WHAT YOU ARE ASKED TO DO:
Could the lines from the line bearing "Segment regions of" to the end of the records below be copied exactly, with the pictures left out and no other lines added?

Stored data
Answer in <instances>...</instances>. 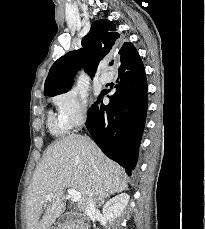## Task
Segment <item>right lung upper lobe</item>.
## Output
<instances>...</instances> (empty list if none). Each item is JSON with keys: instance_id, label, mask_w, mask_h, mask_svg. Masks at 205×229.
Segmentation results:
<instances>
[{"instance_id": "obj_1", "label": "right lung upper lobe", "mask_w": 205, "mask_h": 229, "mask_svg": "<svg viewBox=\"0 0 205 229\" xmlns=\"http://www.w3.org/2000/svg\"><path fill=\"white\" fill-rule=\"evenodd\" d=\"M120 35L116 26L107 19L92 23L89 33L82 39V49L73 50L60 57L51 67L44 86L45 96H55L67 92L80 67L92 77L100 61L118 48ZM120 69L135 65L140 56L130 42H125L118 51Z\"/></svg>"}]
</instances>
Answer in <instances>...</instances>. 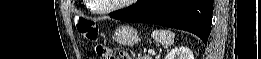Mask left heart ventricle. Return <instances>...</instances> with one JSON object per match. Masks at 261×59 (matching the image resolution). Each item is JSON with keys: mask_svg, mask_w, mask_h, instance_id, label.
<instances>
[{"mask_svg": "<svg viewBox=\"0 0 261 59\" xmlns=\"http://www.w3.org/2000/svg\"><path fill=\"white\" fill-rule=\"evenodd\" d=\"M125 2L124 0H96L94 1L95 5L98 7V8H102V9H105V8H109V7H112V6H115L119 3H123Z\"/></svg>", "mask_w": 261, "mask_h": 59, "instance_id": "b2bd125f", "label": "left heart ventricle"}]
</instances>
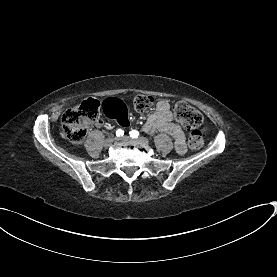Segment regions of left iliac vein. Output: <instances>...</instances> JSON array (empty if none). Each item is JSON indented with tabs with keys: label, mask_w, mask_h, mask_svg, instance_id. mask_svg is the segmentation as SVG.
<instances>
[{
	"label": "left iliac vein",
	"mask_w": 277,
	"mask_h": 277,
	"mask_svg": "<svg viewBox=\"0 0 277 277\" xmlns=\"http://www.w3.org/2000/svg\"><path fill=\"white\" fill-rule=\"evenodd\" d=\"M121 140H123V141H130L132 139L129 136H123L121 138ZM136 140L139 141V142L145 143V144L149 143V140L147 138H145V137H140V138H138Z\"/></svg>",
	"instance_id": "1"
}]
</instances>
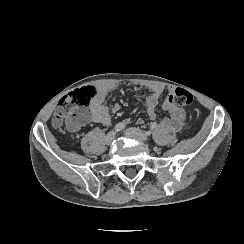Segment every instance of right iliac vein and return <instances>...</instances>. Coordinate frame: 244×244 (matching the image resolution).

SOLUTION FOR THIS TASK:
Segment regions of left iliac vein. Output: <instances>...</instances> JSON array (empty if none). Each item is JSON indented with tabs with keys: label, mask_w, mask_h, mask_svg, instance_id. mask_svg is the segmentation as SVG.
<instances>
[{
	"label": "left iliac vein",
	"mask_w": 277,
	"mask_h": 277,
	"mask_svg": "<svg viewBox=\"0 0 277 277\" xmlns=\"http://www.w3.org/2000/svg\"><path fill=\"white\" fill-rule=\"evenodd\" d=\"M121 140H123V141H130L132 139L129 136H123L121 138ZM136 140L139 141V142L145 143V144L149 143V140L147 138H145V137H140V138H138Z\"/></svg>",
	"instance_id": "1"
}]
</instances>
Segment every instance of right iliac vein and return <instances>...</instances>. Coordinate frame: 244×244 (matching the image resolution).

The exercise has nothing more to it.